When a line in the data below includes "الوصول", pick it out and copy it.

★ ★ ★ ★ ★

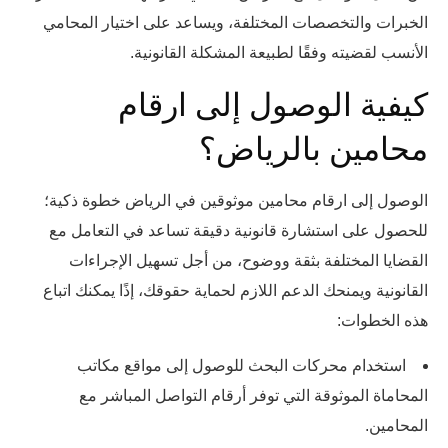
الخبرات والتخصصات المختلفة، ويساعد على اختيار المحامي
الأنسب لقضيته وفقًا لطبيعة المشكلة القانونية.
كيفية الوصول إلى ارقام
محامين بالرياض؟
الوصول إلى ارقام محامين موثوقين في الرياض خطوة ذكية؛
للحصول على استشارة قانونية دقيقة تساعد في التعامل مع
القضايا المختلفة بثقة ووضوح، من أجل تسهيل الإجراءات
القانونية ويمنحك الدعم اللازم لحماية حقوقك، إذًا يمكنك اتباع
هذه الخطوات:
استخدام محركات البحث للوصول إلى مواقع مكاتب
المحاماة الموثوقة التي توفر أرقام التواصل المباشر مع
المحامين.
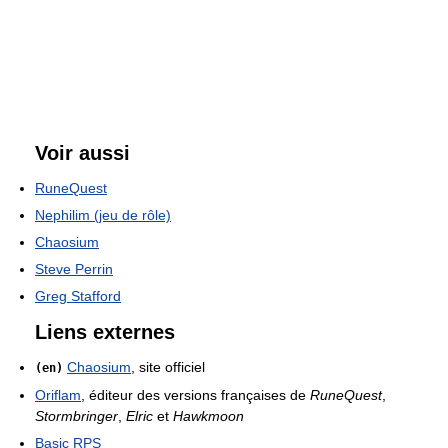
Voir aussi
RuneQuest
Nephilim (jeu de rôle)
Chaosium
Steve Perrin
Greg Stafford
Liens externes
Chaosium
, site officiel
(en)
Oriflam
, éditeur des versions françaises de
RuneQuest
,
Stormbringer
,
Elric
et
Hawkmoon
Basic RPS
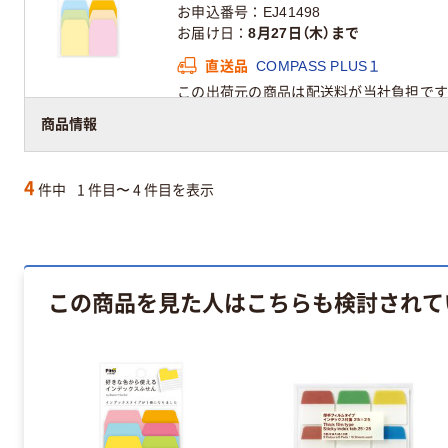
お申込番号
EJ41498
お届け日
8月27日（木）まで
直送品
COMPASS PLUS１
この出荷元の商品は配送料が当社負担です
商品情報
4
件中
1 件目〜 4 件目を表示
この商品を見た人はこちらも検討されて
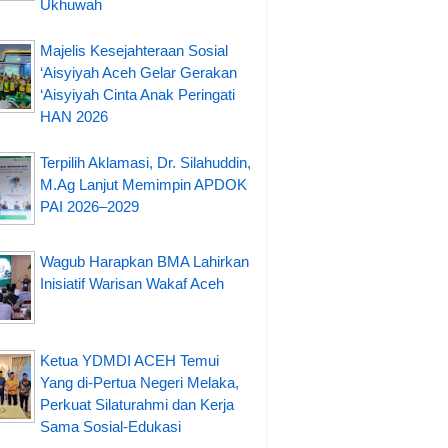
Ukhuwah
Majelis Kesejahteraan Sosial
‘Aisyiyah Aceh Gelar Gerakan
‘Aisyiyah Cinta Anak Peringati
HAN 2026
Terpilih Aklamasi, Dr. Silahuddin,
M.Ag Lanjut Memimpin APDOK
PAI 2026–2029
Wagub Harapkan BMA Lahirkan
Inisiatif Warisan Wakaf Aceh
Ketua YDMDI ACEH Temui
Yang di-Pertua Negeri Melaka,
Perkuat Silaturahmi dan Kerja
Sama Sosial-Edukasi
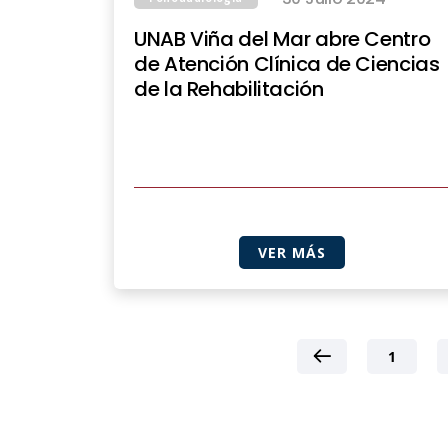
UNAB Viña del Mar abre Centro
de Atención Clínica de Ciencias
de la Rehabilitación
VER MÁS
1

★ ★ ★ ★ ★

Answer for the task ::
كيفية الوصول إلى ارقام
الوصول إلى ارقام محامين موثوقين في الرياض خطوة ذكية؛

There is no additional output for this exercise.